**WORK REQUEST**
Find every line in the records that holds the string "Inscreva". Copy each one.
*** RECORDS FOR PROCESSING
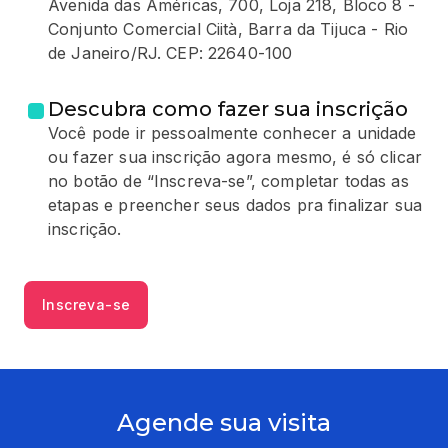
Avenida das Américas, 700, Loja 218, Bloco 8 -
Conjunto Comercial Ciità, Barra da Tijuca - Rio
de Janeiro/RJ. CEP: 22640-100
Descubra como fazer sua inscrição
Você pode ir pessoalmente conhecer a unidade
ou fazer sua inscrição agora mesmo, é só clicar
no botão de “Inscreva-se”, completar todas as
etapas e preencher seus dados pra finalizar sua
inscrição.
Inscreva-se
Agende sua visita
******
**EXPECTED ANSWER**
no botão de “Inscreva-se”, completar todas as
Inscreva-se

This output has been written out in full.